Chaque année, nous organisons un événement phare de l’innovation au CENTQUATRE-PARIS : Open Factory. Cet événement permet pendant un week-end de rencontrer le grand public CENTQUATRE-PARIS mais aussi des professionnel·le·s, autour d’un programme convivial où chaque entreprise peut présenter son projet et expliquer son activité.
Nous organisons aussi des meet-up où nous invitons des entrepreneur·e·s mais aussi des spécialistes externes à discuter d’une thématique, afin de mettre en valeur ce qu’ils proposent, mais aussi de les confronter à d’autres points de vue. La discussion est tournée autour des questions du public et la rencontre est ensuite enregistrée au format podcast.

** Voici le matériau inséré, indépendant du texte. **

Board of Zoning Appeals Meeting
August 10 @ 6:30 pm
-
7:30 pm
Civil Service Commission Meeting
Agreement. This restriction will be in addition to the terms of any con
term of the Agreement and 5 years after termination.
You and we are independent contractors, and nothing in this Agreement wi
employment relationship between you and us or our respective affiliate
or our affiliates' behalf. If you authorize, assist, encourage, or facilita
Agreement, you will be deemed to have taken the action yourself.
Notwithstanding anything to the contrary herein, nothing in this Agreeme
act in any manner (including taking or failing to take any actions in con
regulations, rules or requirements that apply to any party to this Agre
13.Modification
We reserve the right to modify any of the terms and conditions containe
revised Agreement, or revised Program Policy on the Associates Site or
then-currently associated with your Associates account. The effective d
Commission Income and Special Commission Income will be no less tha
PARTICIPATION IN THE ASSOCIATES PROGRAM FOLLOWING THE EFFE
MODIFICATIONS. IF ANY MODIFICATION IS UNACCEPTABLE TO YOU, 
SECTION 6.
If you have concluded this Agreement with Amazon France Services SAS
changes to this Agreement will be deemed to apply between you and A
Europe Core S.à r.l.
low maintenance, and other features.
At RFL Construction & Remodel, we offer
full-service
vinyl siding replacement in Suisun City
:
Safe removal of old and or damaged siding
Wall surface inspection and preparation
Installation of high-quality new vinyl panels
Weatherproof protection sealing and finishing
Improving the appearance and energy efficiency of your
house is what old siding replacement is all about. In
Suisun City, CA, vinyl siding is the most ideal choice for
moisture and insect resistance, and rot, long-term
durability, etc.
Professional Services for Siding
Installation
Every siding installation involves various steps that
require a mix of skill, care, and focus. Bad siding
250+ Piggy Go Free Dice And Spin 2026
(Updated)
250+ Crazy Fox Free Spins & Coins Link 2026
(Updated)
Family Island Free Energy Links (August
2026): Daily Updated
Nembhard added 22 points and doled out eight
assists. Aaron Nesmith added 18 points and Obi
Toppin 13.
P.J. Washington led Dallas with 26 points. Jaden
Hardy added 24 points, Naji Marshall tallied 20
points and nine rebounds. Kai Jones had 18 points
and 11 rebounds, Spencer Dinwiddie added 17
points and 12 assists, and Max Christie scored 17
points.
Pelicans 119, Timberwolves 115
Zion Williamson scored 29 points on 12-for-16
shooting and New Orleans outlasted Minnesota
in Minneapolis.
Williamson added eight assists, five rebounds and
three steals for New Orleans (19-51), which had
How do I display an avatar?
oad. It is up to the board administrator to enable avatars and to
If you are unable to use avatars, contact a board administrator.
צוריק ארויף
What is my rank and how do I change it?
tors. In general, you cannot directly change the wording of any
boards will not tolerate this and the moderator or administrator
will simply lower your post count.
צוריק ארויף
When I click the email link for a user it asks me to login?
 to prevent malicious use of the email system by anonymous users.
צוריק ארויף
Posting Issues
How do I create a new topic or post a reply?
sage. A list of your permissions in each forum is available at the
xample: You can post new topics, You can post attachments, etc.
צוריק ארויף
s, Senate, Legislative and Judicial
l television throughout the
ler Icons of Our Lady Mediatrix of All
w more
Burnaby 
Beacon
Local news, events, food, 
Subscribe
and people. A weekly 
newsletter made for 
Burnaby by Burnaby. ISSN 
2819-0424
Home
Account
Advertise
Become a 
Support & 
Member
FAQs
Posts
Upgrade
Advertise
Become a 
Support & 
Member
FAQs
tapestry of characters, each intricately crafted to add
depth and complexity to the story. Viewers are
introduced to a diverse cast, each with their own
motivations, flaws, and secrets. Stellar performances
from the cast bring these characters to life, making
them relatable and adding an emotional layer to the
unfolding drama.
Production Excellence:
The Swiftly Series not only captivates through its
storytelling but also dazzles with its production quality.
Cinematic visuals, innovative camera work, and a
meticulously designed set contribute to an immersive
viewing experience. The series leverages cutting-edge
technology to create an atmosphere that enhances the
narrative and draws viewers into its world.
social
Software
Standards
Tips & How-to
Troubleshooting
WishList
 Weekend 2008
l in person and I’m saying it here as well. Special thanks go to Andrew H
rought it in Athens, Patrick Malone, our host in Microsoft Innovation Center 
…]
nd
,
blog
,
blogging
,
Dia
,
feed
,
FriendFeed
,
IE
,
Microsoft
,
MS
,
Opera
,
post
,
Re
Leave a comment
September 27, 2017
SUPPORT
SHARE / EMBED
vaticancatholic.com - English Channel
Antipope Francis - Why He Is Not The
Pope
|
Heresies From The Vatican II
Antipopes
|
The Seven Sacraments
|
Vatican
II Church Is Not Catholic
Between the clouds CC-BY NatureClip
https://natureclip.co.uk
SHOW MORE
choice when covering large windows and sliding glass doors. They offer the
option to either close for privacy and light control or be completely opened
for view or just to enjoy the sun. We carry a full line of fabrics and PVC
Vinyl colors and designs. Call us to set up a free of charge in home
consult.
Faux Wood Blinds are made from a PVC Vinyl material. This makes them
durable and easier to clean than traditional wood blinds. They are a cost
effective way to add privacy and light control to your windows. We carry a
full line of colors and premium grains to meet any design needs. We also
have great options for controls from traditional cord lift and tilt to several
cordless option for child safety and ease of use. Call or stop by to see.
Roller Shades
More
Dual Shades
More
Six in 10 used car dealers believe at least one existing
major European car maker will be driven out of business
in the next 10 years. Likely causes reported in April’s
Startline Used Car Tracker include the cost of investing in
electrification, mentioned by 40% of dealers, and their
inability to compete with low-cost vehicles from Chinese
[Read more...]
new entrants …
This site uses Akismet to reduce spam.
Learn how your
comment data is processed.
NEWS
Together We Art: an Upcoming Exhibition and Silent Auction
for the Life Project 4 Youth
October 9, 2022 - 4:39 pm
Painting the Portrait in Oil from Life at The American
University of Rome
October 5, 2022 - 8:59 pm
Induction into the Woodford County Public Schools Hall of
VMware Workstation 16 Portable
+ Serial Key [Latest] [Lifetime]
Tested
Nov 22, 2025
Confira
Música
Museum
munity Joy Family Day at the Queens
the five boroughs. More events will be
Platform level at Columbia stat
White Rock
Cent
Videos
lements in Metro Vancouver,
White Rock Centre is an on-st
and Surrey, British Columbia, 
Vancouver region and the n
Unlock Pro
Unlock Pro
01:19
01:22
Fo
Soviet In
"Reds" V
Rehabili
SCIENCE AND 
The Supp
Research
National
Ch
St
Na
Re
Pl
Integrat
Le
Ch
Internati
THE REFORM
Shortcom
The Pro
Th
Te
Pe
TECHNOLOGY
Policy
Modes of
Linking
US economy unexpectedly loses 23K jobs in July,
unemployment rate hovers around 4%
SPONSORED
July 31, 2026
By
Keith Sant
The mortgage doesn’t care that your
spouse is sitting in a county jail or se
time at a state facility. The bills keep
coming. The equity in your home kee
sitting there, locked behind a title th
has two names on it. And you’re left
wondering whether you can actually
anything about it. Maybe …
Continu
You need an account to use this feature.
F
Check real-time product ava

Une des particularités à 104factory est que la collaboration entre entrepreneur·e·s est vivement encouragée ; elle se fait même assez souvent naturellement. Caractères, une de nos entreprises, a par exemple proposé un artisan d’art pour la fabrication de l’Arbre-Soleil d’Onyo. Nous encourageons également cette collaboration en mettant en place des ateliers de co-développement. Le fait d’être dans un lieu convivial qui propose des événements culturels, un véritable lieu de vie, pousse les entrepreneur·e·s à passer du temps ensemble ce qui favorise la cohésion et les échanges.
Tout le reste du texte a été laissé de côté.